Visible Light
Light, Sound and Waves

Newton's visible spectrum

Physics Narrative for 11-14 Supporting Physics Teaching

Newton's colours

Newton identified seven colours in the spectrum on his study wall:

Red, orange, yellow, green, blue, indigo and violet

In truth, a different number of colours might have been suggested (e.g. many people would not identify indigo as a separate colour), but at that time it was believed that the number seven had a mystical significance. Newton therefore proposed these seven colours.

Believing that white light was made up from the seven colours, Newton planned a crucial experiment to test his theory of differential refraction. This was very important because the accepted theory of the day suggested that the prism acted on any incident light to change its colour (to add colour), rather than that it involved a process of separation of colours by refraction. In this experiment he used two prisms.
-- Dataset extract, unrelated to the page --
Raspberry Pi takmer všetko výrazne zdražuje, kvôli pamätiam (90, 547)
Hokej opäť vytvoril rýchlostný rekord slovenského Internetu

The first prism produced a full spectrum of colours and Newton isolated narrow beams of light of a single colour from this spectrum and directed them at the second prism. For all of the single colour beams, Newton found that there was no further change of colour as they passed through the second prism.

When any one sort of Rays hath been well parted from those of other kinds, it hath afterwards obstinately retained its colour, not with standing my utmost endeavours to change it.

This finding provided evidence to counter the argument that the prism acts on the ray of light to change its colour. The finding supported Newton's view that sunlight, or white light, is made up from light of different colours, and that the prism acts to disperse those colours by refraction.